La presencia de Demi Moore como integrante del jurado principal del Festival de Cannes 2026 ha vuelto a situarla en el centro del escrutinio público. Aunque su participación reafirma su estatus como ícono de la moda, su visible pérdida de peso ha generado preocupación entre seguidores y críticos internacionales.
Numerosos usuarios en redes sociales señalaron una delgadez extrema, especialmente en sus brazos, en contraste con imágenes de años anteriores. El tema ya había surgido en la gala de los Actors Awards, pero en Cannes la conversación se intensificó, incluso por encima de sus declaraciones sobre la inteligencia artificial.
Medios como Daily Mail reportaron que el aspecto de la actriz reavivó rumores no confirmados sobre el posible uso de fármacos para la pérdida de peso, como el Ozempic.

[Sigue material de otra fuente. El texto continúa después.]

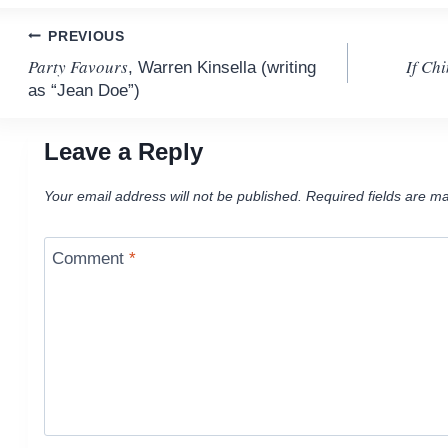
Post
PREVIOUS
Party Favours
If Chi
, Warren Kinsella (writing
navigation
as “Jean Doe”)
Leave a Reply
Your email address will not be published.
Required fields are m
Comment
*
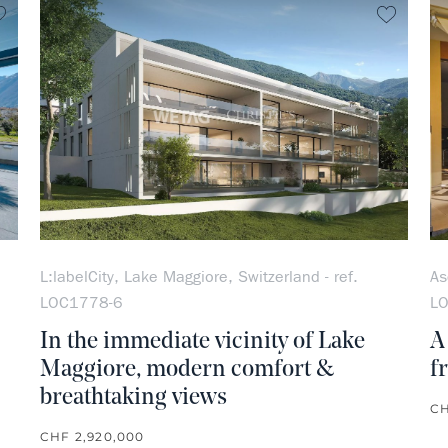
no favorite
no favo
L:labelCity, Lake Maggiore, Switzerland - ref.
As
LOC1778-6
L
In the immediate vicinity of Lake
A
Maggiore, modern comfort &
f
breathtaking views
CH
CHF 2,920,000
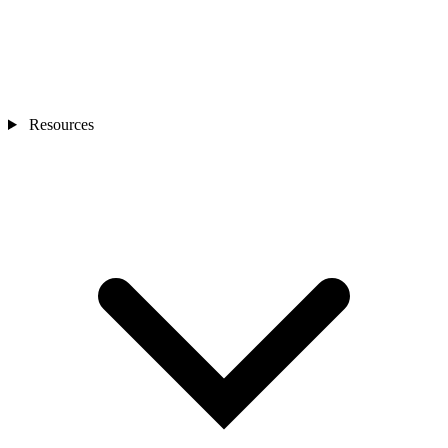
Resources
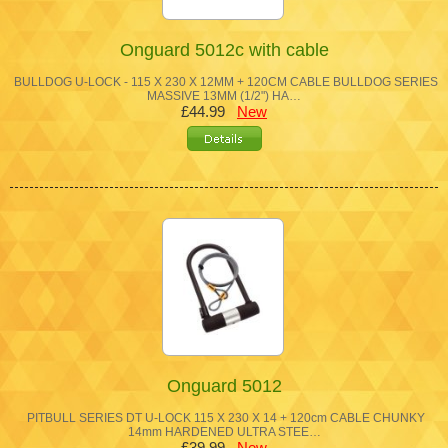
Onguard 5012c with cable
BULLDOG U-LOCK - 115 X 230 X 12MM + 120CM CABLE BULLDOG SERIES
MASSIVE 13MM (1/2") HA…
£44.99
New
Onguard 5012
PITBULL SERIES DT U-LOCK 115 X 230 X 14 + 120cm CABLE CHUNKY
14mm HARDENED ULTRA STEE…
£39.99
New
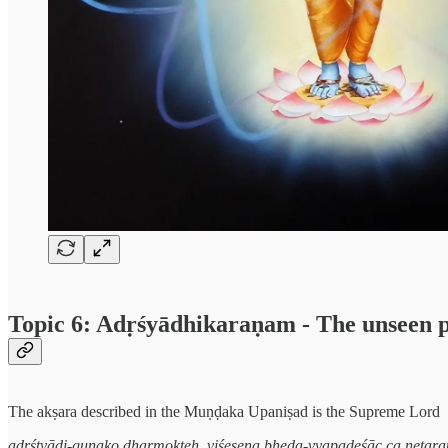
Topic 6: Adṛśyādhikaraṇam - The unseen 
The akṣara described in the Muṇḍaka Upaniṣad is the Supreme Lord
adṛśtvādi-guṇako dharmokteḥ, viśeṣeṇa bheda-vyapadeśāc ca netara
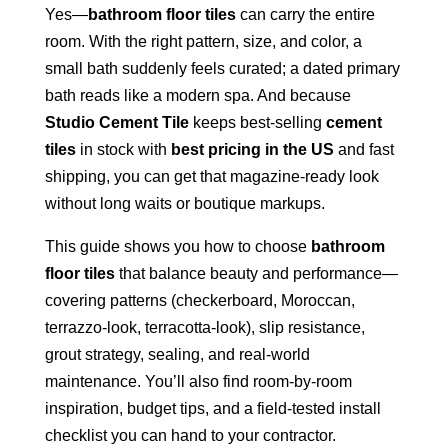
Yes—
bathroom floor tiles
can carry the entire
room. With the right pattern, size, and color, a
small bath suddenly feels curated; a dated primary
bath reads like a modern spa. And because
Studio Cement Tile
keeps best-selling
cement
tiles
in stock with
best pricing in the US
and fast
shipping, you can get that magazine-ready look
without long waits or boutique markups.
This guide shows you how to choose
bathroom
floor tiles
that balance beauty and performance—
covering patterns (checkerboard, Moroccan,
terrazzo-look, terracotta-look), slip resistance,
grout strategy, sealing, and real-world
maintenance. You’ll also find room-by-room
inspiration, budget tips, and a field-tested install
checklist you can hand to your contractor.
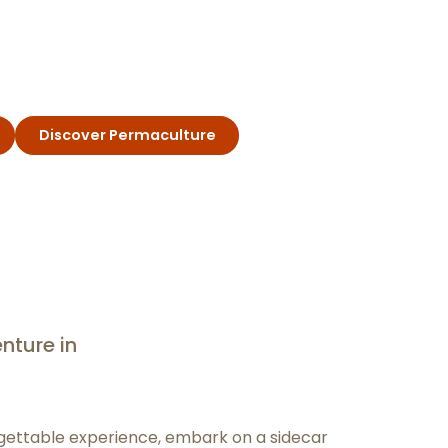
Discover Permaculture
nture in
rgettable experience, embark on a sidecar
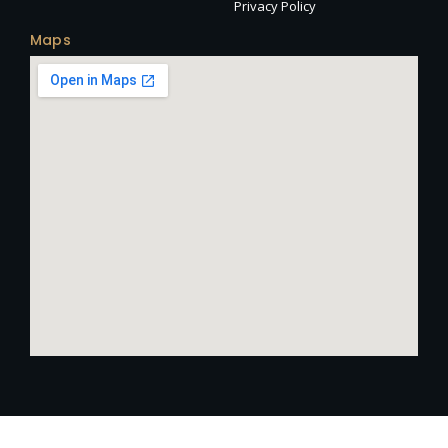
Privacy Policy
Maps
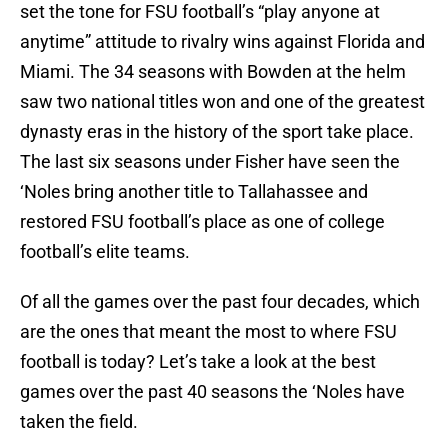
set the tone for FSU football’s “play anyone at
anytime” attitude to rivalry wins against Florida and
Miami. The 34 seasons with Bowden at the helm
saw two national titles won and one of the greatest
dynasty eras in the history of the sport take place.
The last six seasons under Fisher have seen the
‘Noles bring another title to Tallahassee and
restored FSU football’s place as one of college
football’s elite teams.
Of all the games over the past four decades, which
are the ones that meant the most to where FSU
football is today? Let’s take a look at the best
games over the past 40 seasons the ‘Noles have
taken the field.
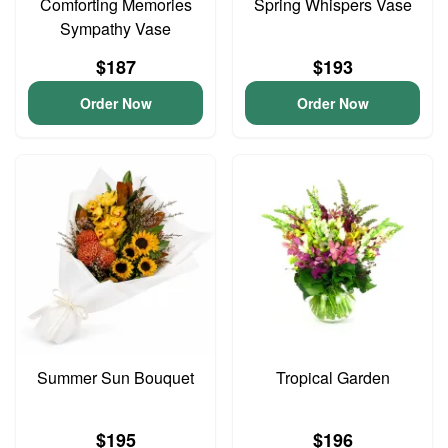
Comforting Memories
Spring Whispers Vase
Sympathy Vase
$187
$193
Order Now
Order Now
Summer Sun Bouquet
Tropical Garden
$195
$196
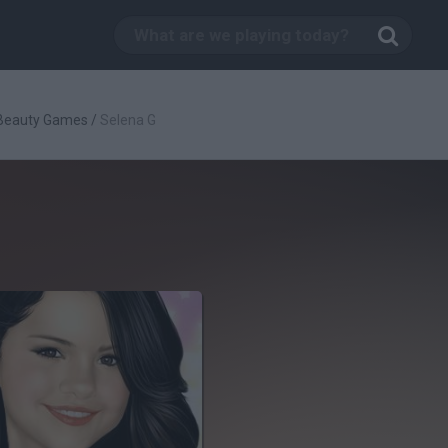
Beauty Games
/
Selena G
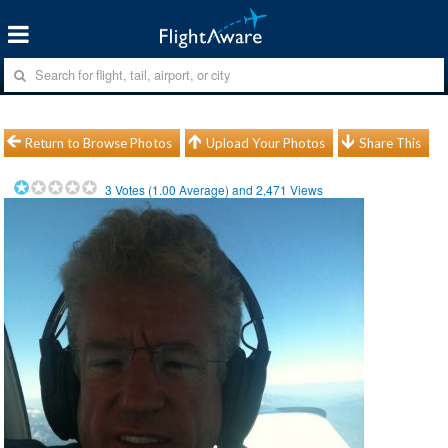
Return to Browse Photos
Upload Your Photos
Share This
3
Votes (
1.00
Average) and
2,471
Views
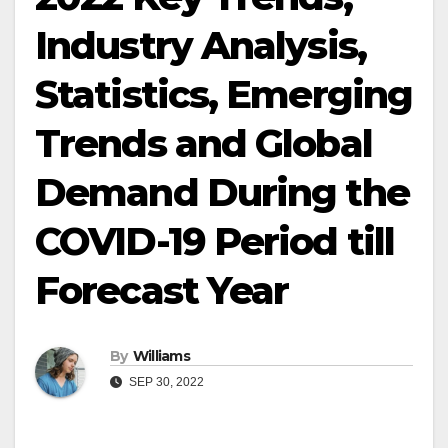
Industry Analysis,
Statistics, Emerging
Trends and Global
Demand During the
COVID-19 Period till
Forecast Year
By
Williams
SEP 30, 2022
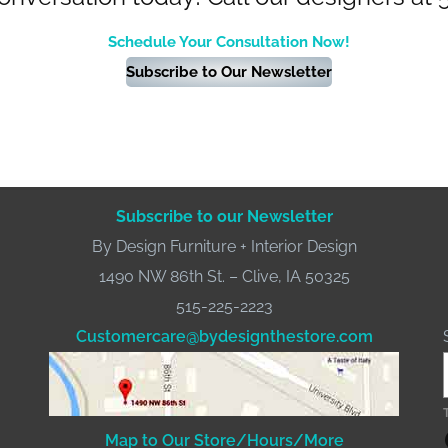
Schedule Your Consultation Now!
Subscribe to Our Newsletter
Subscribe to our Newsletter
By Design Furniture + Interior Design
1490 NW 86th St. – Clive, IA 50325
515-225-2223
Customercare@bydesignthestore.com
Fac
Map to Our Store/Hours/More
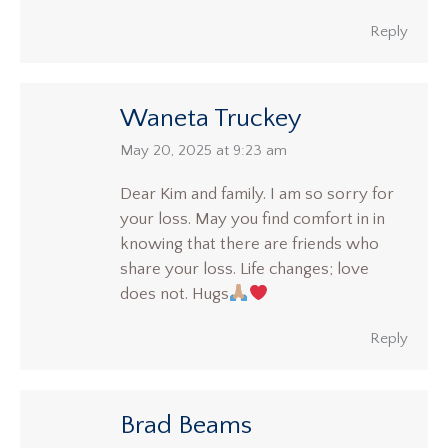
Reply
Waneta Truckey
says:
May 20, 2025 at 9:23 am
Dear Kim and family. I am so sorry for
your loss. May you find comfort in in
knowing that there are friends who
share your loss. Life changes; love
does not. Hugs
Reply
Brad Beams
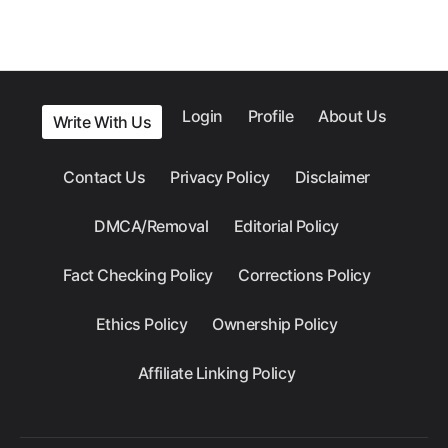
Login
Profile
About Us
Write With Us
Contact Us
Privacy Policy
Disclaimer
DMCA/Removal
Editorial Policy
Fact Checking Policy
Corrections Policy
Ethics Policy
Ownership Policy
Affiliate Linking Policy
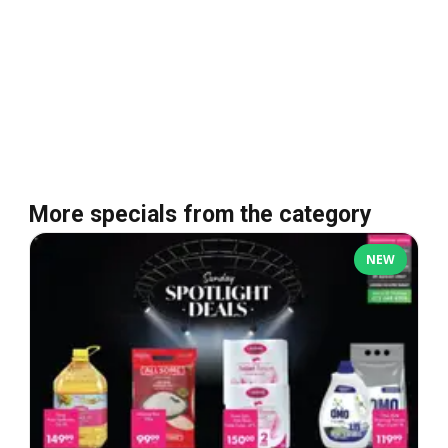
More specials from the category
NEW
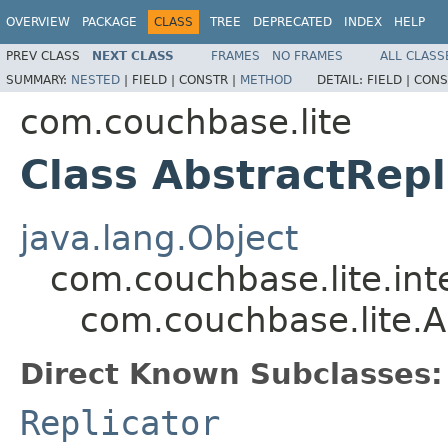
OVERVIEW
PACKAGE
CLASS
TREE
DEPRECATED
INDEX
HELP
PREV CLASS
NEXT CLASS
FRAMES
NO FRAMES
ALL CLASS
SUMMARY:
NESTED
|
FIELD |
CONSTR |
METHOD
DETAIL:
FIELD |
CONS
com.couchbase.lite
Class AbstractRepl
java.lang.Object
com.couchbase.lite.inte
com.couchbase.lite.A
Direct Known Subclasses:
Replicator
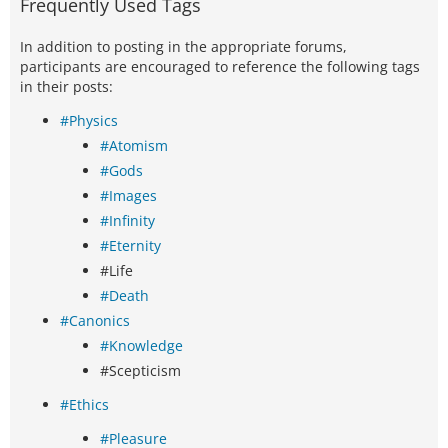
Frequently Used Tags
In addition to posting in the appropriate forums,
participants are encouraged to reference the following tags
in their posts:
#Physics
#Atomism
#Gods
#Images
#Infinity
#Eternity
#Life
#Death
#Canonics
#Knowledge
#Scepticism
#Ethics
#Pleasure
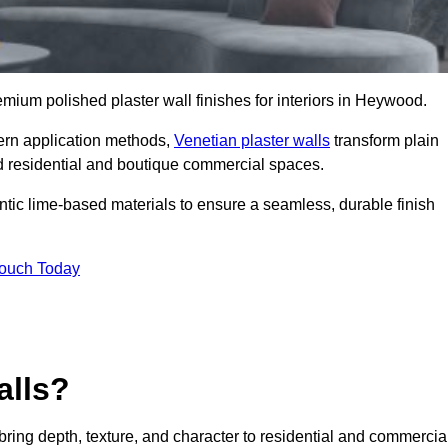
remium polished plaster wall finishes for interiors in Heywood.
dern application methods,
Venetian plaster walls
transform plain
end residential and boutique commercial spaces.
hentic lime-based materials to ensure a seamless, durable finish
Touch Today
alls?
 bring depth, texture, and character to residential and commercia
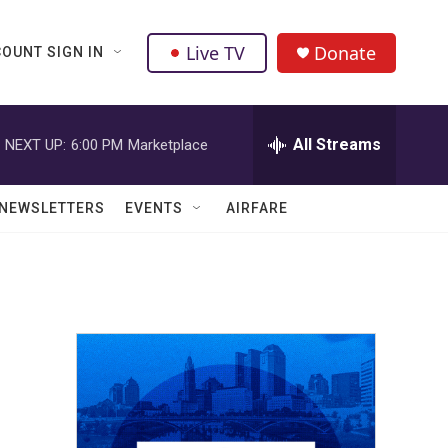
Live TV
Donate
OUNT SIGN IN
All Streams
NEXT UP:
6:00 PM
Marketplace
NEWSLETTERS
EVENTS
AIRFARE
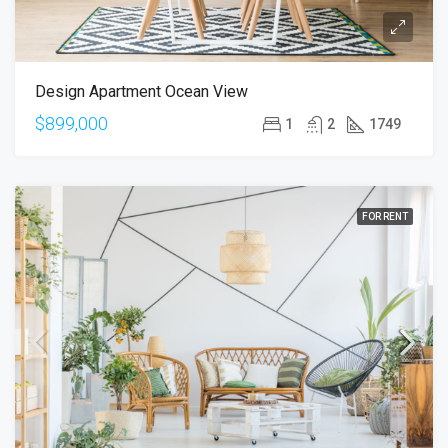
Design Apartment Ocean View
$899,000
1
2
1749
FOR RENT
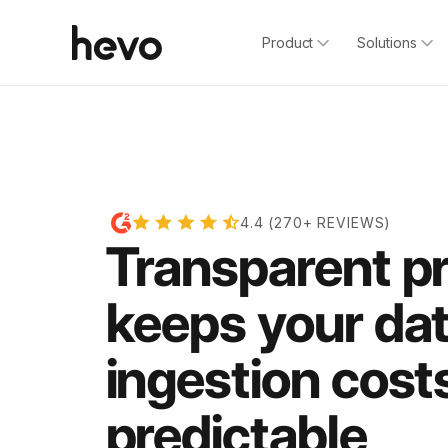
Product
Solutions
4.4 (270+ REVIEWS)
Transparent pr
keeps your da
ingestion cost
predictable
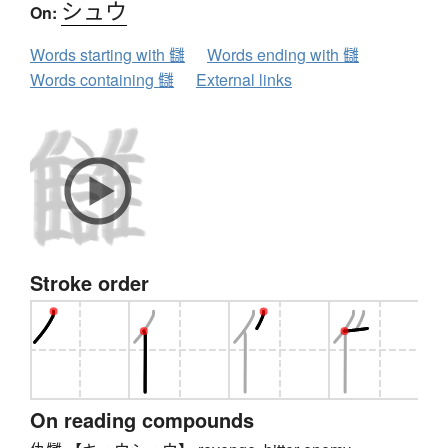
シュウ
On:
Words starting with 讎
Words ending with 讎
Words containing 讎
External links
Stroke order
On reading compounds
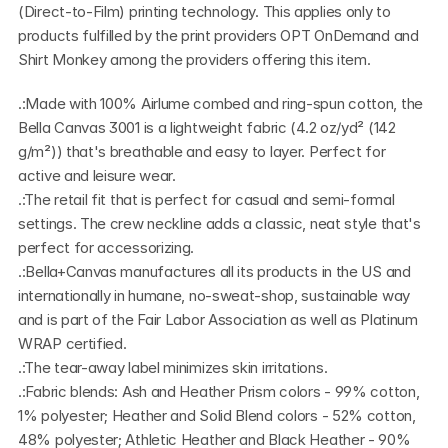
(Direct-to-Film) printing technology. This applies only to 
products fulfilled by the print providers OPT OnDemand and 
Shirt Monkey among the providers offering this item.
.:Made with 100% Airlume combed and ring-spun cotton, the 
Bella Canvas 3001 is a lightweight fabric (4.2 oz/yd² (142 
g/m²)) that's breathable and easy to layer. Perfect for 
active and leisure wear.
.:The retail fit that is perfect for casual and semi-formal 
settings. The crew neckline adds a classic, neat style that's 
perfect for accessorizing.
.:Bella+Canvas manufactures all its products in the US and 
internationally in humane, no-sweat-shop, sustainable way 
and is part of the Fair Labor Association as well as Platinum 
WRAP certified.  
.:The tear-away label minimizes skin irritations.
.:Fabric blends: Ash and Heather Prism colors - 99% cotton, 
1% polyester; Heather and Solid Blend colors - 52% cotton, 
48% polyester; Athletic Heather and Black Heather - 90% 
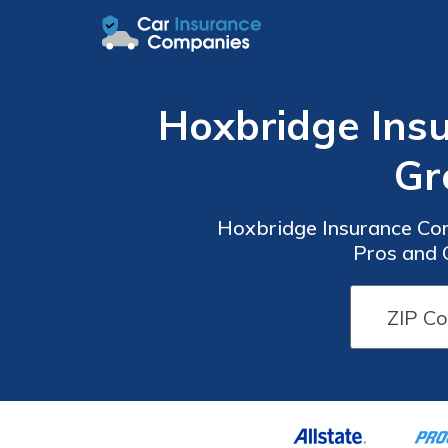
Hoxbridge Insu
Gr
Hoxbridge Insurance Com
Pros and 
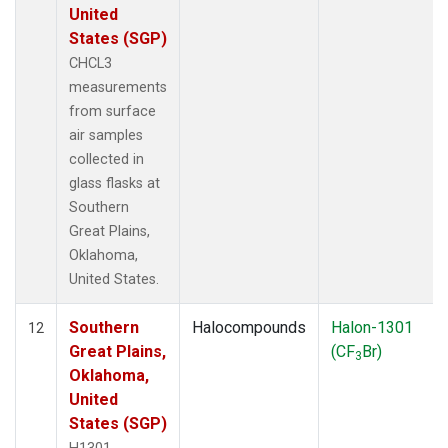
United
States (SGP)
CHCL3
measurements
from surface
air samples
collected in
glass flasks at
Southern
Great Plains,
Oklahoma,
United States.
Southern
Halocompounds
Halon-1301
12
Great Plains,
(CF
Br)
3
Oklahoma,
United
States (SGP)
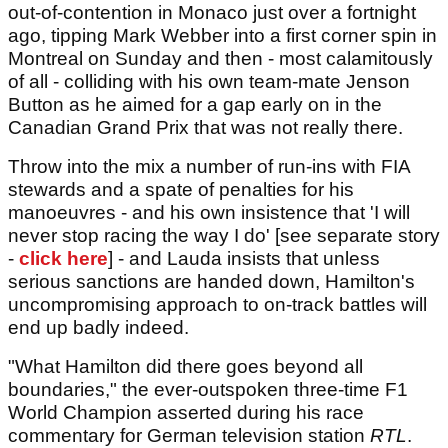
out-of-contention in Monaco just over a fortnight
ago, tipping Mark Webber into a first corner spin in
Montreal on Sunday and then - most calamitously
of all - colliding with his own team-mate Jenson
Button as he aimed for a gap early on in the
Canadian Grand Prix that was not really there.
Throw into the mix a number of run-ins with FIA
stewards and a spate of penalties for his
manoeuvres - and his own insistence that 'I will
never stop racing the way I do' [see separate story
-
click here
] - and Lauda insists that unless
serious sanctions are handed down, Hamilton's
uncompromising approach to on-track battles will
end up badly indeed.
"What Hamilton did there goes beyond all
boundaries," the ever-outspoken three-time F1
World Champion asserted during his race
commentary for German television station
RTL
.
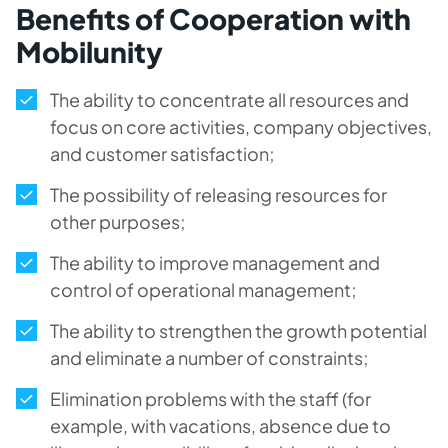
Benefits of Cooperation with
Mobilunity
The ability to concentrate all resources and
focus on core activities, company objectives,
and customer satisfaction;
The possibility of releasing resources for
other purposes;
The ability to improve management and
control of operational management;
The ability to strengthen the growth potential
and eliminate a number of constraints;
Elimination problems with the staff (for
example, with vacations, absence due to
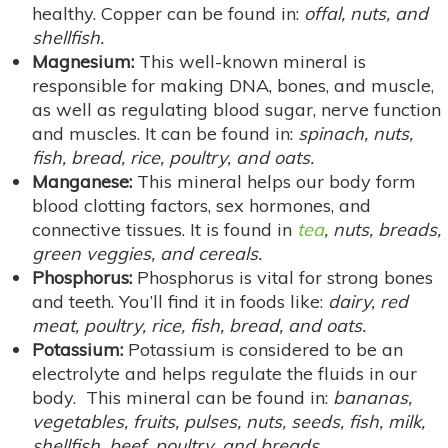
healthy. Copper can be found in:
offal, nuts, and
shellfish.
Magnesium:
This well-known mineral is
responsible for making DNA, bones, and muscle,
as well as regulating blood sugar, nerve function
and muscles. It can be found in:
spinach, nuts,
fish, bread, rice, poultry, and oats.
Manganese:
This mineral helps our body form
blood clotting factors, sex hormones, and
connective tissues. It is found in
tea
, nuts, breads,
green veggies, and cereals.
Phosphorus:
Phosphorus is vital for strong bones
and teeth. You’ll find it in foods like:
dairy, red
meat, poultry, rice, fish, bread, and oats.
Potassium:
Potassium is considered to be an
electrolyte and helps regulate the fluids in our
body. This mineral can be found in:
bananas,
vegetables, fruits, pulses, nuts, seeds, fish, milk,
shellfish, beef, poultry, and breads.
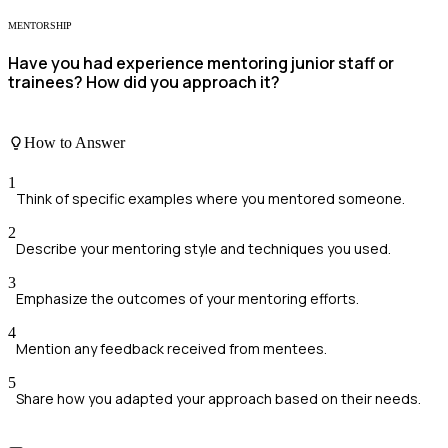
MENTORSHIP
Have you had experience mentoring junior staff or
trainees? How did you approach it?
How to Answer
1
Think of specific examples where you mentored someone.
2
Describe your mentoring style and techniques you used.
3
Emphasize the outcomes of your mentoring efforts.
4
Mention any feedback received from mentees.
5
Share how you adapted your approach based on their needs.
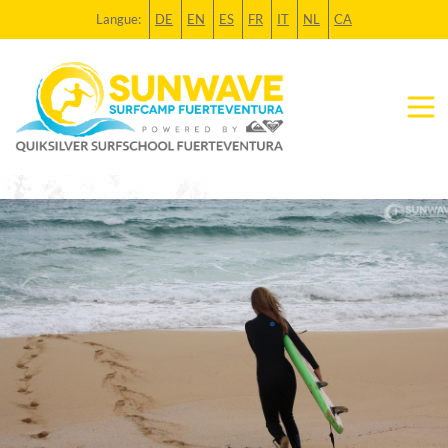
Langue:
DE
EN
ES
FR
IT
NL
CA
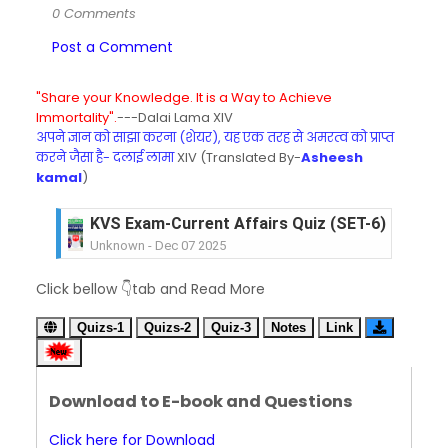
0 Comments
Post a Comment
"Share your Knowledge. It is a Way to Achieve
Immortality".
---Dalai Lama XIV
अपने ज्ञान को साझा करना (शेयर), यह एक तरह से अमरत्व को प्राप्त
करने जैसा है- दलाई लामा
XIV (Translated By-
Asheesh
kamal
)
KVS Exam-Current Affairs Quiz (SET-6) in Engli
Unknown
-
Dec 07 2025
KVS Exam-Current Affairs Quiz (SET-5) in Hindi
Click bellow 👇tab and Read More
Unknown
-
Dec 06 2025
KVS Exam-Current Affairs Quiz (SET-4) in Engli
Quizs-1
Quizs-2
Quiz-3
Notes
Link
Unknown
-
Dec 05 2025
KVS Exam-Current Affairs Quiz (SET-3) in Hindi
Unknown
-
Dec 04 2025
Download to E-book and Questions
KVS Exam-Current Affairs Quiz (SET-2) in Engli
Unknown
-
Dec 03 2025
Click here for Download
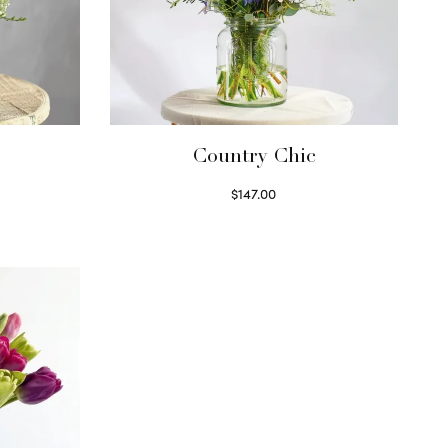
Country Chic
$
147.00
Read more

Moore abrió su participación con dos apariciones de alto perfil. Primero, un vestido strapless blanco de Jacquemus, colección otoño 2026, adornado con lunares tridimensionales y plumas con efecto “confeti”. Más tarde, desfiló por la alfombra roja con un diseño palabra de honor cubierto de lentejuelas claras, acompañado de alta joyería de Chopard.
La polémica sobre su imagen física ocurre tras el éxito de su película de 2024, La sustancia, un filme de horror corporal que critica la presión de Hollywood por la juventud y los estándares de belleza inalcanzables. En la cinta, Moore interpreta a una actriz que recurre a métodos peligrosos para crear una versión “perfecta” de sí misma.
En entrevistas recientes, como la concedida a ELLE, la actriz reflexionó sobre cómo este papel le permitió comprender los riesgos de la autocrítica constante y la importancia de tratarse con amabilidad durante el proceso de envejecimiento.